> _AIM OF THE EXERCISE_
Present each line of the entries below that holds the word "Atletico".

- - -

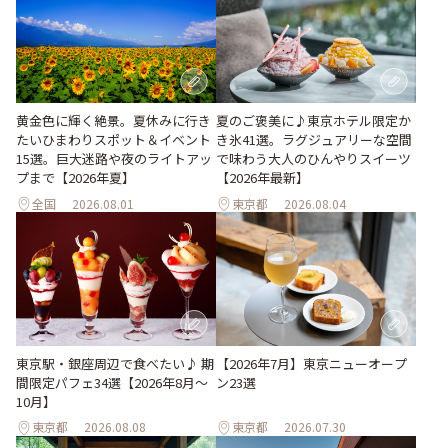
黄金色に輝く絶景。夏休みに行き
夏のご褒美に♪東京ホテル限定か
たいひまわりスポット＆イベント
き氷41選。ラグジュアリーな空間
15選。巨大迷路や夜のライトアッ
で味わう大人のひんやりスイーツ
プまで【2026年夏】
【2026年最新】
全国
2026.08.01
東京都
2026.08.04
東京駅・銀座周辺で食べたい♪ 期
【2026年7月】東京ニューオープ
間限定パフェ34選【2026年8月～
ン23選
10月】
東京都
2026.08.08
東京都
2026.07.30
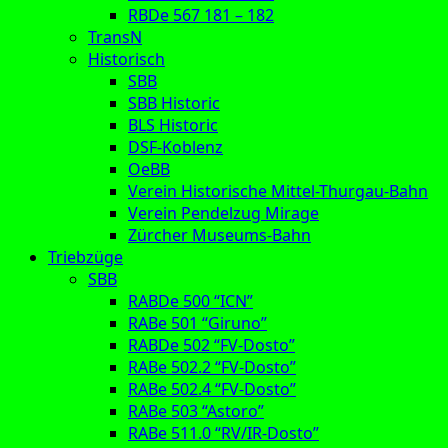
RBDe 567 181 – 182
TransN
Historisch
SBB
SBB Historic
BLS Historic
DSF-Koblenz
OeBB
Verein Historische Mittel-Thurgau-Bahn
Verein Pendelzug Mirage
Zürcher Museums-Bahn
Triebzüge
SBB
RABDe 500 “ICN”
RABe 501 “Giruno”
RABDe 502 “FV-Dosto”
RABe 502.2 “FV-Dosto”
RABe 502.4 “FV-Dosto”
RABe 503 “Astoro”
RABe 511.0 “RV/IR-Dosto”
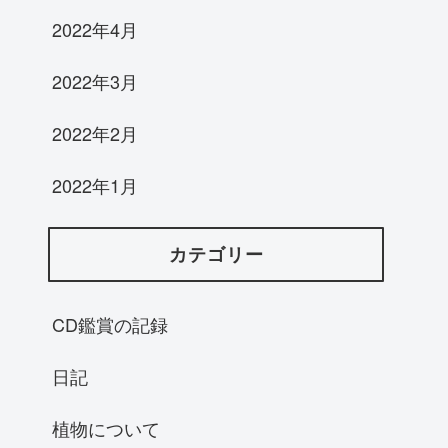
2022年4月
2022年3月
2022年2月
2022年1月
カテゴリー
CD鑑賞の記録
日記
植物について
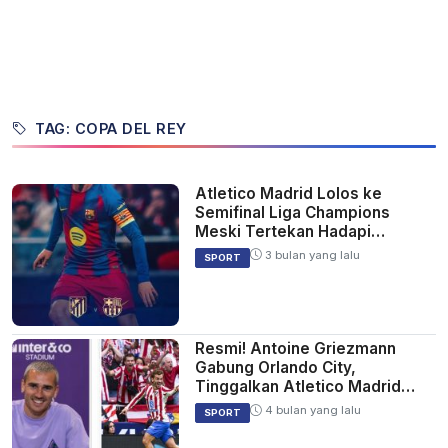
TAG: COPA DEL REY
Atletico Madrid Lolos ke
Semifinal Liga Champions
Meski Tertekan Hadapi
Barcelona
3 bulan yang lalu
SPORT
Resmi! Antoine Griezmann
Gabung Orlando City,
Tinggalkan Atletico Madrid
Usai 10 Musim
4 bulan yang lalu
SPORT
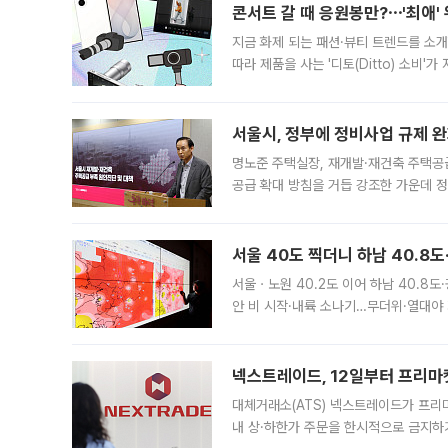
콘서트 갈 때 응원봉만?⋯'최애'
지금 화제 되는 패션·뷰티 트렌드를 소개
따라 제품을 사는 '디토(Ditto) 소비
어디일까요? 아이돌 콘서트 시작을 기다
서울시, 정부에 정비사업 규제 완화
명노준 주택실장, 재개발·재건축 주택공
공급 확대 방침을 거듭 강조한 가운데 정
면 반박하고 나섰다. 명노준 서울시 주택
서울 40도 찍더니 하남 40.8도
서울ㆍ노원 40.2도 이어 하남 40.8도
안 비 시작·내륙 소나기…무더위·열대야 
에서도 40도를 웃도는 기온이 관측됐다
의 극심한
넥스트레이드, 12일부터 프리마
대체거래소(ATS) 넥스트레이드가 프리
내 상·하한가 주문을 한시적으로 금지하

- - -

> _REPLY TO THE EXERCISE_
Atletico Madrid Lolos ke
Tinggalkan Atletico Madrid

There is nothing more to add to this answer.